Exercise objective: Using the listing below, give again exactly the lines from the line with "Nursing Homes for 2023" to the line with "have to take", inclusive, without the pictures.

Source data:
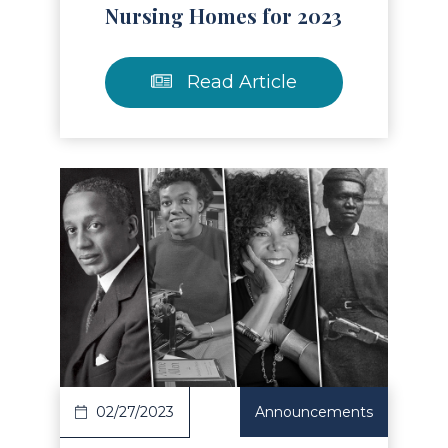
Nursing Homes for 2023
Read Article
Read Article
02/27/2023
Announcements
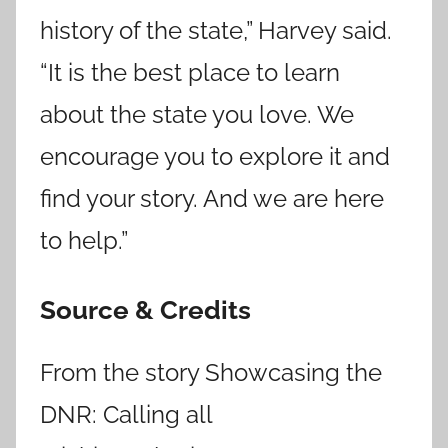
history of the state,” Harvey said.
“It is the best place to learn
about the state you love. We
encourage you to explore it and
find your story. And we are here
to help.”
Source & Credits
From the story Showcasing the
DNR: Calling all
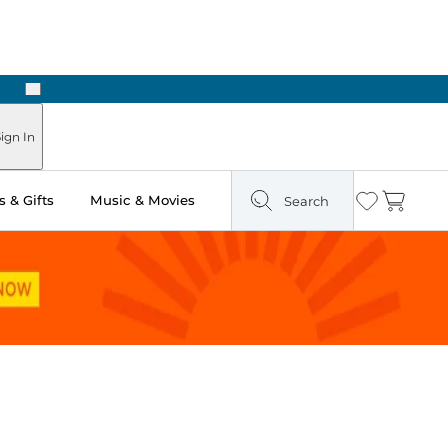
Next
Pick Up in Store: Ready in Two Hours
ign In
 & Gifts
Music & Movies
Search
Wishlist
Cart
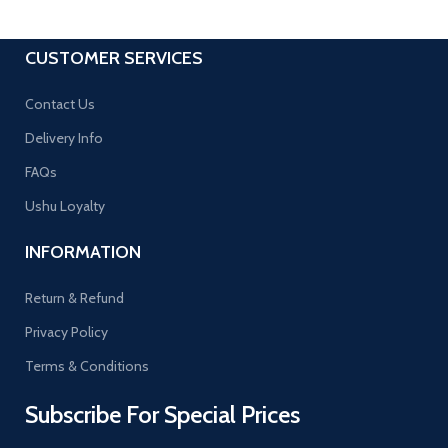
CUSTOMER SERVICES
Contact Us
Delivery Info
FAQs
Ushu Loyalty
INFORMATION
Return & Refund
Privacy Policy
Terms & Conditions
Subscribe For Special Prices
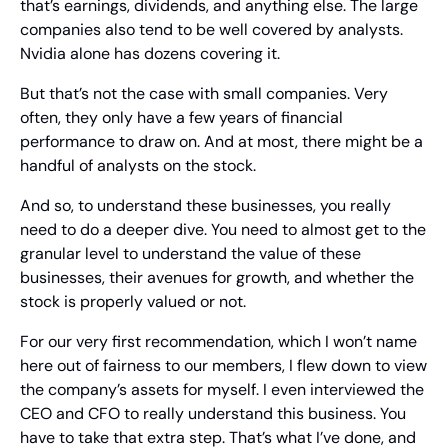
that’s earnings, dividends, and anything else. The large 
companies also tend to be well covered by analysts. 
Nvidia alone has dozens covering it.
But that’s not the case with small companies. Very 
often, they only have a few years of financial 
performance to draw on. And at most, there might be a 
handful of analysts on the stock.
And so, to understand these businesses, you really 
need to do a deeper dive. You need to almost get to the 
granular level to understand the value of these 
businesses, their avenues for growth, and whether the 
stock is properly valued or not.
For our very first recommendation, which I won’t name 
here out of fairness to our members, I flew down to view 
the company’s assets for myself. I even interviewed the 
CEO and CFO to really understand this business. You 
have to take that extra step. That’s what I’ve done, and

* * *

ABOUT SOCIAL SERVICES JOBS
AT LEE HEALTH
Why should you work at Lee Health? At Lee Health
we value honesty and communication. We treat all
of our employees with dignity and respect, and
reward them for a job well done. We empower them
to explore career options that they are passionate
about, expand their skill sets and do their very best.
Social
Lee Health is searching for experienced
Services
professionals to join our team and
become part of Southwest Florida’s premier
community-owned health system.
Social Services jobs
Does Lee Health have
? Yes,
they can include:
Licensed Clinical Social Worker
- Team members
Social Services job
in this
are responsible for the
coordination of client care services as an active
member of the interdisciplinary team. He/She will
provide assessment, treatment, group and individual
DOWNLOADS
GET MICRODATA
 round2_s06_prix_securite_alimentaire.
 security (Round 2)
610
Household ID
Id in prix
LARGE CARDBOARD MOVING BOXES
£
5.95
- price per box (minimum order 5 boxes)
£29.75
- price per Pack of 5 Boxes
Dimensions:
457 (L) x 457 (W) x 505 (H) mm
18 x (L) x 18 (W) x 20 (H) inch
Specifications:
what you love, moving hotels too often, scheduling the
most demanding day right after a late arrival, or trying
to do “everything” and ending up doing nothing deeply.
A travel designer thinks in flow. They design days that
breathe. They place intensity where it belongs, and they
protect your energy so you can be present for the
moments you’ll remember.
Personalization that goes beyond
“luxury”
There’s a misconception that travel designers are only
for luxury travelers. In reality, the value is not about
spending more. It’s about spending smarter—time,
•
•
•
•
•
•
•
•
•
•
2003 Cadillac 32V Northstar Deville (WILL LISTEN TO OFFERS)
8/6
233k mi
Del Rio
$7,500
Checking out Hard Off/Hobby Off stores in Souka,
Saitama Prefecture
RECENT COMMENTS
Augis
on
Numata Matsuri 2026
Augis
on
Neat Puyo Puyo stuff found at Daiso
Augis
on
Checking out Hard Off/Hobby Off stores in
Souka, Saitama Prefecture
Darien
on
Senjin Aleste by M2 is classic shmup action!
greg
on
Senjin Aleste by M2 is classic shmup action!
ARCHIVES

Answer box:
Nursing Homes for 2023
Read Article
Read Article
02/27/2023
Announcements
history of the state,” Harvey said.
“It is the best place to learn
about the state you love. We
encourage you to explore it and
find your story. And we are here
to help.”
Source & Credits
From the story Showcasing the
DNR: Calling all
Next
Pick Up in Store: Ready in Two Hours
ign In
 & Gifts
Music & Movies
Search
Wishlist
Cart
CUSTOMER SERVICES
Contact Us
Delivery Info
FAQs
Ushu Loyalty
INFORMATION
Return & Refund
Privacy Policy
Terms & Conditions
Subscribe For Special Prices
that’s earnings, dividends, and anything else. The large 
companies also tend to be well covered by analysts. 
Nvidia alone has dozens covering it.
But that’s not the case with small companies. Very 
often, they only have a few years of financial 
performance to draw on. And at most, there might be a 
handful of analysts on the stock.
And so, to understand these businesses, you really 
need to do a deeper dive. You need to almost get to the 
granular level to understand the value of these 
businesses, their avenues for growth, and whether the 
stock is properly valued or not.
For our very first recommendation, which I won’t name 
here out of fairness to our members, I flew down to view 
the company’s assets for myself. I even interviewed the 
CEO and CFO to really understand this business. You 
have to take that extra step. That’s what I’ve done, and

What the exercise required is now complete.